Now 48 and living back in Geelong where he runs the Western Heights College football program, Didulica said he appreciates the factors in Segečić’s decision, especially with next year’s Uefa under-21 tournament acting as one of football’s major shop windows.
“The beauty is the Croatian delegation and coaches, they’re connected all around Europe, from Modrić to wherever, so if you’re a good player, he’ll call Real Madrid, and say ‘I’ve got a good one for you, Segečić is his name’ and bam, they place you there,” he said.
The basic uplift in a player’s value due to being capped for Croatia – currently ranked 11 in the world – compared to Australia might also be tenfold, Didulica estimated. “It’s become a business, it’s become not about loyalty or what you are, it’s about where can I get the best opportunity, unfortunately.”
The former Ajax goalkeeper himself was partly drawn to Croatia given the state of Australian football at the time – with no A-League and limited competition in Oceania, the long travel on international trips, as well as the calibre of Australian goalkeeping stock at the time, which included Mark Bosnich, Mark Schwarzer and Zeljko Kalac.
In this way, Didulica understands the right of players to make the decision that is best for them, and he warned Popovic should not be ignorant of reality.

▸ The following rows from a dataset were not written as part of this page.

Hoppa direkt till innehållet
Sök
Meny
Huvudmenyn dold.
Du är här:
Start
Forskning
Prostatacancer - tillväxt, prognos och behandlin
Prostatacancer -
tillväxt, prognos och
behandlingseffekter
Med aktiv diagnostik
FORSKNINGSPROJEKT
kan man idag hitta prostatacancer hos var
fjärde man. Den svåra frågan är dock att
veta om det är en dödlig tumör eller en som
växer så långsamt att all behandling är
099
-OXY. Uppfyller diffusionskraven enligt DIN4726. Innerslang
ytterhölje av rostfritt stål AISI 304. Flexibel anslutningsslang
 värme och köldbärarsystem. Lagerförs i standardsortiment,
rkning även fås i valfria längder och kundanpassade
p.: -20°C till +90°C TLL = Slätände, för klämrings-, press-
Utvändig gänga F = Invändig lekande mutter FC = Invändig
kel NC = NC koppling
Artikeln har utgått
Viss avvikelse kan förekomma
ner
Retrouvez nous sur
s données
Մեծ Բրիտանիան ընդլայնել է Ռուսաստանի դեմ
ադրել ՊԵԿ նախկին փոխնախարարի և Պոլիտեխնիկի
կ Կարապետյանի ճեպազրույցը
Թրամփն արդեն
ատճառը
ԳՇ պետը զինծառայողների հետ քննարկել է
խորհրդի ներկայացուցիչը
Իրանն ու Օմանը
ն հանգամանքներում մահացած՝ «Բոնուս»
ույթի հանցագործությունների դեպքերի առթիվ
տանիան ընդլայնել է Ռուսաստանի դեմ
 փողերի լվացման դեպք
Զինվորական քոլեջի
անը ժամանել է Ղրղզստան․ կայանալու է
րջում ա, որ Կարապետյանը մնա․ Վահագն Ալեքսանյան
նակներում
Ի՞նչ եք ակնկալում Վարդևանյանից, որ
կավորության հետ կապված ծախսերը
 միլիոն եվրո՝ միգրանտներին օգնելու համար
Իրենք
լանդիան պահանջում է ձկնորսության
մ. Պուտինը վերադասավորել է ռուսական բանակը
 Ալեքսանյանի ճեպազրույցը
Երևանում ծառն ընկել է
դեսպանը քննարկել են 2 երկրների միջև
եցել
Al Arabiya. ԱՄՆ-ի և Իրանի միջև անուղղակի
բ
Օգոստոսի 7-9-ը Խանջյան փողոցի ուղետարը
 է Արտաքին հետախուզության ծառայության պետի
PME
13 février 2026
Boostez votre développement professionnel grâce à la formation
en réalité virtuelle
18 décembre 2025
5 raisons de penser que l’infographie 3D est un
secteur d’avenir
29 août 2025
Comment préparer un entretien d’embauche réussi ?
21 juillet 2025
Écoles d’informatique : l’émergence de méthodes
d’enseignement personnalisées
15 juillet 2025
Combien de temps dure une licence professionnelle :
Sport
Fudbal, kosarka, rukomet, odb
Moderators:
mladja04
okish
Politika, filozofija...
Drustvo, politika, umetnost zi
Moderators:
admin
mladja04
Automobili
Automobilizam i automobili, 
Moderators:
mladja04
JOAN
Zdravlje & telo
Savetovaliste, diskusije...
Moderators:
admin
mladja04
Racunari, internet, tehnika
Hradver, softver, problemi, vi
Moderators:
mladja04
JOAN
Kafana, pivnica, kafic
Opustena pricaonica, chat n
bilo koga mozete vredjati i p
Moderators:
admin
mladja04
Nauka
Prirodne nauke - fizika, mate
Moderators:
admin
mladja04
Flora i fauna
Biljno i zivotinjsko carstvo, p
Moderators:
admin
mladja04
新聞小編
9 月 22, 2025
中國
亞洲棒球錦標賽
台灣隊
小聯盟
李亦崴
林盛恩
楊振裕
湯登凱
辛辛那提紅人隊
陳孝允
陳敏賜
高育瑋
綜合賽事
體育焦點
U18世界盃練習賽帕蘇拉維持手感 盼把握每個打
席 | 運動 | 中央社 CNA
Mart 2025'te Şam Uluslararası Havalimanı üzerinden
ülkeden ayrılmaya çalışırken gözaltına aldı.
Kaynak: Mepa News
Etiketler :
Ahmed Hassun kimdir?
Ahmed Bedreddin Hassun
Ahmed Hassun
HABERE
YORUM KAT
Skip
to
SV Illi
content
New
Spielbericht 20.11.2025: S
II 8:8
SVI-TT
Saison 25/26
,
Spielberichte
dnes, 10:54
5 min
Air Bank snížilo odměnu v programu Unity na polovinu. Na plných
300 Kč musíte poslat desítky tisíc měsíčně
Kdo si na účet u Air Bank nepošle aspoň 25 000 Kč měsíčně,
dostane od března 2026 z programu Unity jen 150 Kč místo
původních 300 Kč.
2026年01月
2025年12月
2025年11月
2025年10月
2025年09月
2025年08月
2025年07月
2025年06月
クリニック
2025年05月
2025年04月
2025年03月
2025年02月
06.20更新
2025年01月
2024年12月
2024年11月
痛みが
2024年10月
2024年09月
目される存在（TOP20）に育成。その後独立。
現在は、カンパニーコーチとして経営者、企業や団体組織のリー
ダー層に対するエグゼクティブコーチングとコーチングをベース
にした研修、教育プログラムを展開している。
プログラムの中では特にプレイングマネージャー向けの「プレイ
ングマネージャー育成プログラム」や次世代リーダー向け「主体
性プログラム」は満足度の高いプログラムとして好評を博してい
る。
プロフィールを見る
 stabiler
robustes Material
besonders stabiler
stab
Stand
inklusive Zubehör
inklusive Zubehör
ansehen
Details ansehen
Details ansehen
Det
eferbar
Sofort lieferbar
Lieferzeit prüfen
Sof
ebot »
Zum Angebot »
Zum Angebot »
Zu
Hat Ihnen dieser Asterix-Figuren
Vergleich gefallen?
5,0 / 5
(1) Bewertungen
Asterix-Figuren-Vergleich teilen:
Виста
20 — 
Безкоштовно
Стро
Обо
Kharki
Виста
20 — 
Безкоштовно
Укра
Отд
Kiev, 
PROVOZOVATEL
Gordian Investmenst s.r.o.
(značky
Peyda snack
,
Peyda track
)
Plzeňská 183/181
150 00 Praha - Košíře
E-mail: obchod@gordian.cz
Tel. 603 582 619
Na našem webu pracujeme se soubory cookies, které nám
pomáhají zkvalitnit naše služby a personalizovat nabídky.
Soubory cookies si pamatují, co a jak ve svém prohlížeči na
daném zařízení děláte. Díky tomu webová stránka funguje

The Socceroos coach has said he doesn’t want to be “selling the shirt”, even as others are prepared to make promises for potential defectors. “We don’t do that in Australia, we’re too ‘correct’, if that makes sense. We’re too nice.”
Didulica also believes the nature of football’s allegiance rules don’t properly reflect people like him, who might have a deep connection to more than one country. His brother John has led the Australian players union, Professional Footballers Australia, and Didulica himself describes Geelong as “the best place in the world”.
“We all did grow up playing for Croatian clubs, we all spoke Croatian in the home, we went to Croatian school, Croatian dances. We grew up in the era where there was the war in Croatia, so we’re going to demonstrations, so our culture was Croatian, living in Australia.”
“I felt like I was Croatian when it came to football, but when I was there [with the national team]I felt like I wasn’t actually like them. And that’s where I started reflecting and thinking of where I actually sit on the spectrum.
“I was a little bit different, so I think I sit in the middle somewhere. I’m an Australian Croatian.”
In an ever-shrinking world, and with Socceroos prospects Cristian Volpato and Alex Robertson still to decide on their footballing allegiance, eligibility offers a dilemma that won’t soon go away. Didulica’s son Luka is a promising teenage defender who moved to Japan’s Urawa Red Diamonds in the off-season, and has Dutch, Croatian and Australian passports. Of his son’s intentions, Didulica said simply: “He’s Australian at the moment.”